8 Ağustos 2013 Perşembe

Cerrah – Tess Gerritsen

Cerrah – Tess Gerritsen
Polisiye roman tutkunu olunca sürekli daha iyi polisiye romanlar arıyorum. Son olarak Tess Gerritsen ismini geç de olsa duydum ve kitaplarını okumak istedim. Fakat seri halinde pek çok kitabı vardı ve bu yüzden ilk romandan başlamak daha iyi olur diye ilk olarak Cerrah kitabını aldım.

Kitap klasik polisiye romanı. Çok klasik kaldığı için okurken bir dizinin bir bölümünü izliyormuşum gibi hissettim. Seri bir katil cinayetler işliyor ve dedektifler olay yerindeki ip uçlarını inceliyerek adım adım katile gidiyorlar.
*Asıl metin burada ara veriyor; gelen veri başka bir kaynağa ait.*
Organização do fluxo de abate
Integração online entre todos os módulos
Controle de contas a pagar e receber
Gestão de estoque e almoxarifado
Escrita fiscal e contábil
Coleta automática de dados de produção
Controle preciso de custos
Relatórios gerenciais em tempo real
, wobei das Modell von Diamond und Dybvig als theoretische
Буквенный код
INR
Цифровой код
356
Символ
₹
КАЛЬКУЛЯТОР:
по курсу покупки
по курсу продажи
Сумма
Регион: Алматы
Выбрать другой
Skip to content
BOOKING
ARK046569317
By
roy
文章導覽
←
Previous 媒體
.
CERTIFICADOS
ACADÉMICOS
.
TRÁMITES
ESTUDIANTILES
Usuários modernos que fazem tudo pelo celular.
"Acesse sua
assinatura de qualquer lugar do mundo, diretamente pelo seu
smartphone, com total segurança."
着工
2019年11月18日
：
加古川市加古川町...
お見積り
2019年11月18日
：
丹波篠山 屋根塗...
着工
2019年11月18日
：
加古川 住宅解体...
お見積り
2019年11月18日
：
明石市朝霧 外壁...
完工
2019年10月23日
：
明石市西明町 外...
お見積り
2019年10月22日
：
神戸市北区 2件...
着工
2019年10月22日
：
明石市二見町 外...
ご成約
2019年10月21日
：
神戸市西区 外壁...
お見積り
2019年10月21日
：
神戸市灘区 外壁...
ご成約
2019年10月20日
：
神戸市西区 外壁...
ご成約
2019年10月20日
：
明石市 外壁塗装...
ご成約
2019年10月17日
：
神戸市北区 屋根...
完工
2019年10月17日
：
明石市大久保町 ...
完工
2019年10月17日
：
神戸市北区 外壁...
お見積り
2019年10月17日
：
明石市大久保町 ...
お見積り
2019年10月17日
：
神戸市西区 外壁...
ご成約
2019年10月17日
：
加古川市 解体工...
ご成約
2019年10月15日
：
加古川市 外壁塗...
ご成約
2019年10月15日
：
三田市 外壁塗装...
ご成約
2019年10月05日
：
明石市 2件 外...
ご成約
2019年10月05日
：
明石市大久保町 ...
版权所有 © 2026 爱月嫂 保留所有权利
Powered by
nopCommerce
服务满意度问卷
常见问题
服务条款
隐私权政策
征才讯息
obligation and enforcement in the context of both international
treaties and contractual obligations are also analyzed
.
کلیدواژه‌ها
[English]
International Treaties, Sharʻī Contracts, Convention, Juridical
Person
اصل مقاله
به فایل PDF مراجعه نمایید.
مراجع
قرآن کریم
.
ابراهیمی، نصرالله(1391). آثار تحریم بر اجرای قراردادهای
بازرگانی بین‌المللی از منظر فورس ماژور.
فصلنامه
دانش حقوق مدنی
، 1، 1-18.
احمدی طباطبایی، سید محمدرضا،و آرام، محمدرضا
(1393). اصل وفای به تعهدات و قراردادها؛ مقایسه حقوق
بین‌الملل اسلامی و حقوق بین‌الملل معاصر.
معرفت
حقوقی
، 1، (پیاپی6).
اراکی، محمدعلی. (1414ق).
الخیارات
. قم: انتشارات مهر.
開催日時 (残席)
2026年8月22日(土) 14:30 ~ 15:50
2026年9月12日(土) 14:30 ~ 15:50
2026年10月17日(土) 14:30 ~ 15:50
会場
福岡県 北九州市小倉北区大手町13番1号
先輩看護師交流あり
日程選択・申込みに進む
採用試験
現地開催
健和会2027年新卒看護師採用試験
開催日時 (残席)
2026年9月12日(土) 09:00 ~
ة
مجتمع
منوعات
Yani size pek iş düşmüyor çünkü katili bulmak için delillerin sunulmasını beklemek zorundasınız. Dahası kitap boyunca katil hiç geçmiyor. Yani çabalamak da yersiz kalıyor. Böyle olunca sadece okuyorsunuz ve klasik kitaplardan bir farkı kalmıyor. İnsan polisiye roman olunca katili bulmak için çabalamak istiyor. Ne yazık ki bu kitapta bu yok.

Bir de cinayetleri araştıran polisleri çok yetersiz göstermiş. Özellikle yıllar öncesi olan cinayette apaçık bir delili görmezden gelmeleri pek akıl mantık işi değil. Zaten o delili görseler bu kitabın bir anlamı kalmayacaktı. Yine de kitabı uzatmak için böyle basit hataları eklemek kitabın kurgusuna zarar veriyor.

1 Ağustos 2013 Perşembe

Wool – Hugh Howey

Wool – Hugh HoweyKitap okumayı sevenler için kitap tavsiyesinde bulunan blog sayfaları çok önemlidir. Ne yazık ki Türkiye'de bu tarz blog yazarı bulmak pek mümkün değil. O yüzden bir çok sayfayı okuyup tavsiye edilen kitaplardan birini seçmek zorundasınız.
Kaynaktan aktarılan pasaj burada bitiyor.